どんな時でも相手のことを考えて―それがプレゼンのコア(朝倉)

何かに対して全力で取り組めるチャンスというのは、学生時代には実はあまり多くないのではないかと思います。特にこのコンテストのように、締切日や審査方法などがきれいにセットされているものは少ないでしょう。競争の場というよりは、自分で自分を絞り切れるか、という観点で臨むのに、意義深いコンテストであると思います。
当時の自分たちも、「力を100%出きしきれるか」ということが気持ちの軸だった気がします。何かを“頑張り切る”、という機会にしたかったので、すべてを全力でやり切ることに真剣に取り組みました。グループとして参加している点が大きかったですね。みんなで成し遂げる、というところに主眼があり、自分たちがグループとして本気になって取り組める機会がもらえた、という気持ちが強かったと思います。ですから、本選で審査員の方に「チームワークが見られたプレゼンだった」とおっしゃっていただいたときは、すごく嬉しかったですね。

社会人になって思うのは、セットされたプレゼンばかりではでないということです。こうした会話もプレゼンだと思いますし、お客様や取引先、年上、年下、いろいろな立場の人に対して、どう依頼し、どう説明したらいいのか、その一つひとつが、その場面に応じたプレゼンなのだということが、なんとなく分かりかけているところです。学生のころにはそういう意識はありませんでした。先生方は、聞いてくれる、質問してくれるのが当たり前だと思っていたのでしょうね。社会人ではそれがまったく逆なんです。時間をもらって話を聞いてもらうわけですから。

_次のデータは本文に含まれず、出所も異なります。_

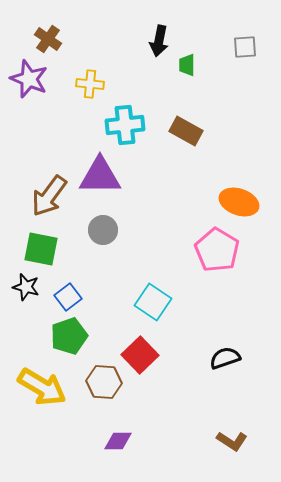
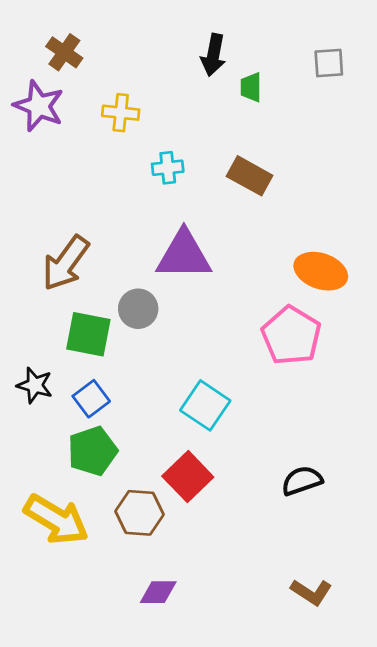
cyan cross: (125, 125) -> (168, 168), size x0.6
purple triangle: (100, 176) -> (184, 255), moved
green square: (41, 249) -> (88, 334), moved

小さいことでも、相手のことを考えて話す。それがプレゼンのコアだと思いますし、それをいかに自然にできるかが大事なのでしょうね。

今、確実に生きている、プレコンでの取り組み(伊良皆)

私は海外営業の部署にいるのですが、毎日と言っていいほど大小さまざまなプレゼンテーションの機会があります。昨年、海外でプレゼンテーションをする大きな機会があって、その時にこのコンテストを思い出しました。鏡を見て自分の動作をチェックしたりして(笑)。当時でも、大学の先生に何度か見ていただいた際に、動画を撮影して自分たちの姿を実際に見るべきだと言われ実践しました。自分にある変な癖など多くのことに気づき、自分のプレゼンを客観的に見ることができました。資料作りでも、流れがあって、かつシンプルであることを意識しました。コンテストでの取り組みが、仕事のプレゼンでも生かせているという実感があります。
私たち三人はそれぞれ専攻が違い、普段の授業では別々だったんです。この三人で何かに取り組めるチャンスはなかったものですから、一つ大きなチャレンジをしてみようか、というときにグループでの参加という他に考えはなかったですね。参加にあたっても三人で話し合って決めました。時期的に忙しく苦しかったのですが、「やると決めた以上はやろう」と言い合っていたのはよく覚えていますね。実際、三人で取り組んだからこそやり切れた、とも思います。ディスカッションをしても、自分の考えてもいないアイディアが他のメンバーから出てきます。色々な発見があり、その過程そのものが楽しかった。本当にやってよかったなぁ、と思っています。

プロセスそのものが重要―大切な思い出(椎葉)

私は現在、リゾートの運営会社に勤めています。外国人旅行者の中には、英語を話せる日本人がいなくて困っている方が多くいるんですね。コミュニケーションが取れる相手が見つかると、大変喜んでくれます。慣れない地で疲れてもいるのでしょうね。そんな時に自分が接客できるというのを、とてもうれしく思います。旅行者への接客にもプレゼンと似ている側面があります。たとえば日本料理などは、英語で説明するのがとても難しいんです。表現として独特のものがありますし、直訳しても通じません。食事の合間の短い時間で説明しなければなりませんし、いかにおいしそうに、かつ的確に伝えるかが最も重要です。
もともと論理的に考えるのは苦手なタイプでした。感情的になったり、見切り発車で話をしてしまったり(笑)。気持ちばかりが先走ることもありました。このコンテストへの取り組みを通じて、理解してもらうための話し方を意識するようになりました。この三人の中では、特に役割分担というものはなく、言いたいこと言い合って進んでいく、という感じでしたが、私は特に、いかに無駄を省いて、シンプルにまとめるか、に注意していたように思います。このコンテストでは、結果としてグループの部優秀賞をいただくことができましたが、それ以上にやりきったという感じや達成感がありました。私たちにとっては、あの取り組みのプロセスそのものが重要でしたし、今でも大切な思い出です。